Mesures hygiénodiététiques
Fractionner les repas (en 6 à 8 collations par jour) et manger sans attendre d’avoir le ventre vide (ce qui peut majorer les nausées).
Essayer de rester le buste bien droit au moins 30 minutes après un repas pour favoriser la vidange gastrique.
Éviter les plats gras ou épicés et les fritures, lourds à digérer. Proscrire les aliments fortement odorants (chou, oignon, ail…). Privilégier les repas froids, qui limitent les odeurs et sont souvent mieux tolérés.
Maintenir une hydratation suffisante, non seulement pour prévenir une déshydratation en cas de vomissements, mais aussi pour prévenir la constipation induite par les médicaments. Boire par petits volumes régulièrement répartis dans la journée, de préférence en dehors des repas, et éviter l’ingestion de gros volumes car ils ont un effet émétisant. Utiliser éventuellement une paille dans un verre ou un récipient fermé, pour favoriser la prise de petites gorgées et limiter les odeurs.
Vente associée
Si nécessaire, un laxatif osmotique (plus efficace que les laxatifs de lest dans un contexte oncologique) peut être proposé à Mme V. afin de lutter contre la constipation.

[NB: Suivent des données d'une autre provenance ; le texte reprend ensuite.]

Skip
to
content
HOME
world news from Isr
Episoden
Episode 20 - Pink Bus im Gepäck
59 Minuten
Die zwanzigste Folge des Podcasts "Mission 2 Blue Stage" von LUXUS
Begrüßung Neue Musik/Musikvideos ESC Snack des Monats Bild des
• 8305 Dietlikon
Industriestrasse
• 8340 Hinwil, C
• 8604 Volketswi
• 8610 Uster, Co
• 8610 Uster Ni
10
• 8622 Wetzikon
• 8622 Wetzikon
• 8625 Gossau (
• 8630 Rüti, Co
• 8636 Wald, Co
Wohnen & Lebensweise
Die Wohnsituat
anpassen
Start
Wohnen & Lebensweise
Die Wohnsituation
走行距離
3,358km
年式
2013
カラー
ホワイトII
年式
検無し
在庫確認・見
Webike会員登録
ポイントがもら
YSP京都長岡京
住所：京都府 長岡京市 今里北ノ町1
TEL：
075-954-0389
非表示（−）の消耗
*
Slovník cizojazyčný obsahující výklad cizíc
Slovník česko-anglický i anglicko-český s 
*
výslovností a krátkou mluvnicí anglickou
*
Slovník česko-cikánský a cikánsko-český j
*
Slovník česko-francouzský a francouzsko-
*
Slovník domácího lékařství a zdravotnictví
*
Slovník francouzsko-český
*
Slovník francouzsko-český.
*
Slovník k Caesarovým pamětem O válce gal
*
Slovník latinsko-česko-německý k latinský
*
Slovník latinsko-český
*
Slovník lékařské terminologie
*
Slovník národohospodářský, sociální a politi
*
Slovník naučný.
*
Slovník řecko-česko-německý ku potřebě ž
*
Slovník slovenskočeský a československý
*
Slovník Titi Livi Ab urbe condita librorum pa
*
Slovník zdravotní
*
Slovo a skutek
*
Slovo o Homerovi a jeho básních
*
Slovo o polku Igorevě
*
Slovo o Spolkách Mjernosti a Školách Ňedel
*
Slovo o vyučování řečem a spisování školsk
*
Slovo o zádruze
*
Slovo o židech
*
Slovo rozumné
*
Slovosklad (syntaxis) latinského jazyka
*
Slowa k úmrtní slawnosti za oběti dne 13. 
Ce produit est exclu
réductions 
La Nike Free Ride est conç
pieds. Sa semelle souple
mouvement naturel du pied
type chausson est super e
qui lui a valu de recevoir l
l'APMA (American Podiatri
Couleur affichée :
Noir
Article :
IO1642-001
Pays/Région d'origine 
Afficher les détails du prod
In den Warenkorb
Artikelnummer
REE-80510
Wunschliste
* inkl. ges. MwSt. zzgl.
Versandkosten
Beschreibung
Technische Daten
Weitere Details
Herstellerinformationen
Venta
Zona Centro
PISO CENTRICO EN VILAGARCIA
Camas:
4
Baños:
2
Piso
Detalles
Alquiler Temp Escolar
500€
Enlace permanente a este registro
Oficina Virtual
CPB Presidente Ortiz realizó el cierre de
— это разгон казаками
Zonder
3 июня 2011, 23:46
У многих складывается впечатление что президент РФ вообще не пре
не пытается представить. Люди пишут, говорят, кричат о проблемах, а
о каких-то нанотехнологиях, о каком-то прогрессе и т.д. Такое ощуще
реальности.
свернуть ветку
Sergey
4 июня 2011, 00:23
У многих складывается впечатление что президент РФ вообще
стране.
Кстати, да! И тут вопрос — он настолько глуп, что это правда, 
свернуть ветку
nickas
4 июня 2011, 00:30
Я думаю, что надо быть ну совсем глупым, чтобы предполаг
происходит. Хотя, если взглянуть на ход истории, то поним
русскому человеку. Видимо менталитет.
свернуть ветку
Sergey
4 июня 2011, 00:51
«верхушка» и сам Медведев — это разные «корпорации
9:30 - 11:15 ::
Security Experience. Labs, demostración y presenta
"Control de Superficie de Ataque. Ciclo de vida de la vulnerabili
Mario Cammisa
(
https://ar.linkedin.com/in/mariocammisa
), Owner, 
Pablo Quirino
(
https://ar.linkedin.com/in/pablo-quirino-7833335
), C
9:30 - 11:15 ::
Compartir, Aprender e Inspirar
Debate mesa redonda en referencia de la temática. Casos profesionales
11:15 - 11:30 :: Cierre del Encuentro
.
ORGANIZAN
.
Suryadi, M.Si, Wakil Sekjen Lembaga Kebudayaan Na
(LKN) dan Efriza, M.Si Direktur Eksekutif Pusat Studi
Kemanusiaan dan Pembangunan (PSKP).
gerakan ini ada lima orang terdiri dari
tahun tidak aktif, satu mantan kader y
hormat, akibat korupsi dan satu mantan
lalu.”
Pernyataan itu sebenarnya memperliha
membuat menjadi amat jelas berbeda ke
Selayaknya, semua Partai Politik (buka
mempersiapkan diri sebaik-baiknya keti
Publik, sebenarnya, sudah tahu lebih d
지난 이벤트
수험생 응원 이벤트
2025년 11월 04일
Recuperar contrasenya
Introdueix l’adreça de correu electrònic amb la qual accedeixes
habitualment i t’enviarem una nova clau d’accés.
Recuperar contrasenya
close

* Selon les recommandations du référentiel 2017 de l’Association francophone des soins oncologiques de support (Afsos), ainsi que celles du consensus de la Société européenne d’oncologie médicale (Esmo) et de l’Association multinationale des soins de support du cancer (Mascc), décembre 2023.
La patiente demande :
« Pourquoi certains des médicaments que le médecin m’a prescrits sont sur une ordonnance spéciale bleue ? »
Ces ordonnances s’utilisent pour des médicaments, produits ou prestations dont seules certaines indications ouvrent droit au remboursement. Leur prescription fait l’objet d’un contrôle régulier par les autorités de santé. Le 4e volet de l’ordonnance est gardé à l’officine pendant trois ans. Le premier volet, qui vous est rendu, est à présenter comme une ordonnance classique.